Long shot, right? Absolutely.

Numbers are numbers. But, on the word side, Mr. O’Malley’s entrance into the race could be more interesting than we think – if only for the messaging challenges the former Maryland governor faces. Setting aside the polling numbers for a moment, let’s look at what Mr. O’Malley’s record actually provides in terms of potential “marketable” messages.

His two terms as governor of Maryland included several achievements that he will repeatedly articulate as he attempts to position himself to the left of Mrs. Clinton. On the campaign trail, he will talk about a “sensible rebalancing” of wealth and he will tell us that he:

  • supported legalizing same-sex marriages
  • came out in favor of tough gun restrictions
  • eliminated the death penalty
  • raised the minimum wage
  • backed tax increases

Clearly, Mr. O’Malley wants and needs to position himself to the left of Mrs. Clinton and – in a vacuum – strong talking points based on these accomplishments would do just that. Unfortunately for him, Mrs. Clinton has been saying many similar or close-to-similar statements — the system punishes the middle class; immigration changes should be even broader; minimum wages need to be raised, etc.

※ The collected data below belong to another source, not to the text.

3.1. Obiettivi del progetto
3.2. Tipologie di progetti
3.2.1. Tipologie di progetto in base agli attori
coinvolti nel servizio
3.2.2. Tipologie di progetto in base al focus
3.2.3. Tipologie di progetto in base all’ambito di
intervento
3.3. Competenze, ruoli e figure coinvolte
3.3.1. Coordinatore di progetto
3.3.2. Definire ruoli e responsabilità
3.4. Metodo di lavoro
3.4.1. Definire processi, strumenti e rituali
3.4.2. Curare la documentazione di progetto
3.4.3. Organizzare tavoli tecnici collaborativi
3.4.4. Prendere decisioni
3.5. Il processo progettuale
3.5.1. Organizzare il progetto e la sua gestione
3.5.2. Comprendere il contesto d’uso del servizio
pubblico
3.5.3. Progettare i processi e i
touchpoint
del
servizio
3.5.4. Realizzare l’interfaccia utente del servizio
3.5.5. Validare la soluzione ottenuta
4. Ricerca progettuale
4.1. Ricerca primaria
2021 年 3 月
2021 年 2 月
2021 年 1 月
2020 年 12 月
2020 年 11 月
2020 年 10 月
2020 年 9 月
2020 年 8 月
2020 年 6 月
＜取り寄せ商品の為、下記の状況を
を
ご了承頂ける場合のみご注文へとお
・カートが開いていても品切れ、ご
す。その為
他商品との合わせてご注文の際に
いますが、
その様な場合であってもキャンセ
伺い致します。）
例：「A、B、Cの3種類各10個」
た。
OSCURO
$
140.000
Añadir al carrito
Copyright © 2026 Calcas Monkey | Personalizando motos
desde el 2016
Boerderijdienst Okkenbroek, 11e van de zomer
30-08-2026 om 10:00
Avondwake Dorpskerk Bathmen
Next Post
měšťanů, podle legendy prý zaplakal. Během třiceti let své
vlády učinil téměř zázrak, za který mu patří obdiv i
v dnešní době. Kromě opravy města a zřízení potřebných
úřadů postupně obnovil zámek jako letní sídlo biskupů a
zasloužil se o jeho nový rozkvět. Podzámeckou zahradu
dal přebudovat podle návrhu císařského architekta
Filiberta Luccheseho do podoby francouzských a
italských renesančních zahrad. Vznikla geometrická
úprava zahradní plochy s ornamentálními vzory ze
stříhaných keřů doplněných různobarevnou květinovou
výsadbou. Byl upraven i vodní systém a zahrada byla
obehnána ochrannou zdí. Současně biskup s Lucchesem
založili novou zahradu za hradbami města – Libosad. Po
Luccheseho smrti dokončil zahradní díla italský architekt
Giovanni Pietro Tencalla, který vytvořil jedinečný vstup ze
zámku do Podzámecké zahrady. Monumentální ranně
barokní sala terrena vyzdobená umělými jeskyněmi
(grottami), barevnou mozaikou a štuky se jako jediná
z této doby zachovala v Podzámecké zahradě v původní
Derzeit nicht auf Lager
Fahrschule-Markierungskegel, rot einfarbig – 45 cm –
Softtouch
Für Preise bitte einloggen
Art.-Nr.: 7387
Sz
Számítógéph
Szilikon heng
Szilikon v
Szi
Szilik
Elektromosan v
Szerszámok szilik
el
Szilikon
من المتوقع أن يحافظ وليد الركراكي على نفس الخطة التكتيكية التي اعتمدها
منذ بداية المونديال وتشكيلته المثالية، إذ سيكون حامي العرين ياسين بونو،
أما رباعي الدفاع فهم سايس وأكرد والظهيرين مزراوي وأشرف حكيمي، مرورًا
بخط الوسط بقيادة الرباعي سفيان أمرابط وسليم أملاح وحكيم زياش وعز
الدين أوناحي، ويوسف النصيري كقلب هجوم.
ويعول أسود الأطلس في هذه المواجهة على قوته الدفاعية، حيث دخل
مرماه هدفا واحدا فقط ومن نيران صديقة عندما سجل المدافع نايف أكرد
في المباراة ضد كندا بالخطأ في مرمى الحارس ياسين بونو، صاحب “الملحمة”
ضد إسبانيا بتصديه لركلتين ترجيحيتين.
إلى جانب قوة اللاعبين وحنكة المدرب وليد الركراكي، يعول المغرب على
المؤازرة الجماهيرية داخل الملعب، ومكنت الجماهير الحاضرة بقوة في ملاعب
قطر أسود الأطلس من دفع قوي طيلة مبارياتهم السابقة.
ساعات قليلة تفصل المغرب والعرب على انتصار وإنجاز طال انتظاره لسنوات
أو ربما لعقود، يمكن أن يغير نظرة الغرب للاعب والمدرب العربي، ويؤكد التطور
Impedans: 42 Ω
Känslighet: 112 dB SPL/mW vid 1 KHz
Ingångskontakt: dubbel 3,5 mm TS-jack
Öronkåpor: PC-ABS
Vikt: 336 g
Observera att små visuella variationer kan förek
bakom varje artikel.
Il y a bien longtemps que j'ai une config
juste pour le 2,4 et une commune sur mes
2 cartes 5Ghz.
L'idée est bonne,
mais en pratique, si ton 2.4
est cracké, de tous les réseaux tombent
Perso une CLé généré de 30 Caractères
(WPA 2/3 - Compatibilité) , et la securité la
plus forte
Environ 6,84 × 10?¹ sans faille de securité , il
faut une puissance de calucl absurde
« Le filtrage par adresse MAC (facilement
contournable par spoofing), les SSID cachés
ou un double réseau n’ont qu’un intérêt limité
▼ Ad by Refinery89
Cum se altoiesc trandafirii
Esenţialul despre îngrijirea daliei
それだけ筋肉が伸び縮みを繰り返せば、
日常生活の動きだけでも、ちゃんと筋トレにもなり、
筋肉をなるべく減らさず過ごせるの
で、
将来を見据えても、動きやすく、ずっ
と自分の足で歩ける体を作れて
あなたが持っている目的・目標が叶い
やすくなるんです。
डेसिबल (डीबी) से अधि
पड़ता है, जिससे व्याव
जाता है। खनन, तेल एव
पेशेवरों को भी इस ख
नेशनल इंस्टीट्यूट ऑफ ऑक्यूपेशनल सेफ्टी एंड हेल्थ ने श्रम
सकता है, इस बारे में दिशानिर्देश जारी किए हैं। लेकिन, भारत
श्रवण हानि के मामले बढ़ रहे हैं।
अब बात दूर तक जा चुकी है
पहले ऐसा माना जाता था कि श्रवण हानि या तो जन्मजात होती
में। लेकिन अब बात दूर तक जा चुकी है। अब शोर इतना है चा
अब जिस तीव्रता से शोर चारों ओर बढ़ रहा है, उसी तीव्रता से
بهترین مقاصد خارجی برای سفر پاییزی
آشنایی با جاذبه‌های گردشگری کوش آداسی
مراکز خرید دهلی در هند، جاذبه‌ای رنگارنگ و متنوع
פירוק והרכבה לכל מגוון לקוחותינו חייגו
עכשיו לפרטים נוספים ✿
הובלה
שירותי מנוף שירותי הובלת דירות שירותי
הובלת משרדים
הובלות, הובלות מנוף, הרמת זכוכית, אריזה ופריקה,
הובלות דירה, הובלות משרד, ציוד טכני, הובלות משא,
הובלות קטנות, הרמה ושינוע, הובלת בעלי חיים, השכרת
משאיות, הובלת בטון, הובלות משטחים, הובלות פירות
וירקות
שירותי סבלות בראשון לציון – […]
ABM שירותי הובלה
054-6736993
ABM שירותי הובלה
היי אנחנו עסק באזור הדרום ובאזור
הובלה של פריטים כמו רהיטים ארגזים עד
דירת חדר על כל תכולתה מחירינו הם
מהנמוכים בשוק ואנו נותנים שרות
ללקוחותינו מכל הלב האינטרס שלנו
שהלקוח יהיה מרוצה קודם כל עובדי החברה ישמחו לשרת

And let’s not forget that Bernie Sanders, the independent Senator from Vermont who also will be in the Democratic primaries, is more of a natural fit at that end of the political spectrum. So Mr. O’Malley may find that his Maryland accomplishments – his liberal pedigree, really – do not really differentiate him in any meaningful way.

He likely will have more success with strong messages driving home his opposition to a pending Pacific Rim trade deal and the Keystone XL pipeline and his support for expanding Social Security benefits. Mrs. Clinton has been tap-dancing on and/or avoiding these issues, and they remain open as meaningful talking point for Mr. O’Malley.

While his specific issue-by-issue messaging probably still needs to be refined, Mr. O’Malley’s messaging strategy – from a macro point of view – already is clear.

“The presidency is not a crown to be passed back and forth … between two royal families,” he said in his announcement speech Saturday, a statement designed to simultaneously knock both Mrs. Clinton and Jeb Bush. But even this talking point raises some questions as Mr. O’Malley of course was the second sitting governor two elections ago to endorse Mrs. Clinton of then-Sen. Barack Obama. “She is ready today,” Mr. O’Malley said at an event in Annapolis. “She is ready to lead.”

The candidate was reminded of his endorsement in late March in a Sunday morning television appearance. He responded — cleverly, perhaps — that Mrs. Clinton was the best prepared candidate “for those times,” but then quickly: “I think our country always benefits from new leadership and perspective.”

Generation Forward, the super PAC created by Damian O’Doherty, a long-time O’Malley backer, also is emphasizing age – Mr. O’Malley is 52, Mrs. Clinton is 67 and Mr. Sanders is 73.

“We believe that Governor O’Malley is the best candidate to appeal to younger generations and the issues they care about,” said Ron Boehmer, a spokesman for the super PAC and Mr. O’Malley’s spokesman when he was in the Maryland statehouse.

Adding that Mr. O’Malley represents “new leadership” and “new ideas,” Mr. Boehmer says the governor’s record on same-sex marriage and education costs are important examples of how he will appeal to younger Americans. Mr. O’Malley, himself, has referenced a need for a “new generation.”

Mrs. Clinton was quick to respond to Mr. O’Malley’s announcement on Saturday, and her Twitter account said, “Welcome to the race, Gov. O’Malley. Looking forward to discussing strong families and communities. -H.”

Clearly, she gets an A for her quick response, but the inclusion of “strong families” in her response – from a messaging standpoint – probably is wording that she will want to stay away from as the primary season (and even the general election) roll out.